[Records provided Boundary: Start]

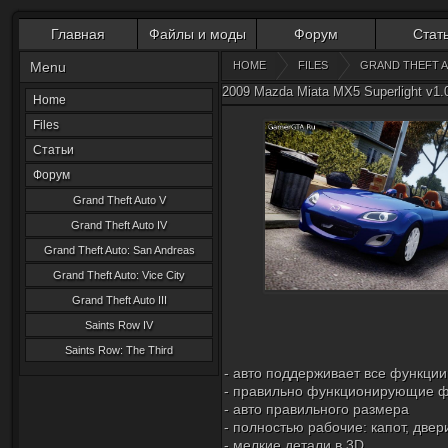
Главная
Файлы и моды
Форум
Стат
Menu
HOME
FILES
GRAND THEFT A
2009 Mazda Miata MX5 Superlight v1.0
Home
Files
Статьи
Форум
Grand Theft Auto V
Grand Theft Auto IV
Grand Theft Auto: San Andreas
Grand Theft Auto: Vice City
Grand Theft Auto III
Saints Row IV
Saints Row: The Third
- авто поддерживает все функции
- правильно функционирующие 
- авто правильного размера
- полностью рабочие: капот, двер
- мелкие детали в 3D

[Records provided Boundary: End]

### Your goal:
Before copying the data, remove the pictures. Then repeat the rest exactly.

### Solution for this task:
Главная
Файлы и моды
Форум
Стат
Menu
HOME
FILES
GRAND THEFT A
2009 Mazda Miata MX5 Superlight v1.0
Home
Files
Статьи
Форум
Grand Theft Auto V
Grand Theft Auto IV
Grand Theft Auto: San Andreas
Grand Theft Auto: Vice City
Grand Theft Auto III
Saints Row IV
Saints Row: The Third
- авто поддерживает все функции
- правильно функционирующие 
- авто правильного размера
- полностью рабочие: капот, двер
- мелкие детали в 3D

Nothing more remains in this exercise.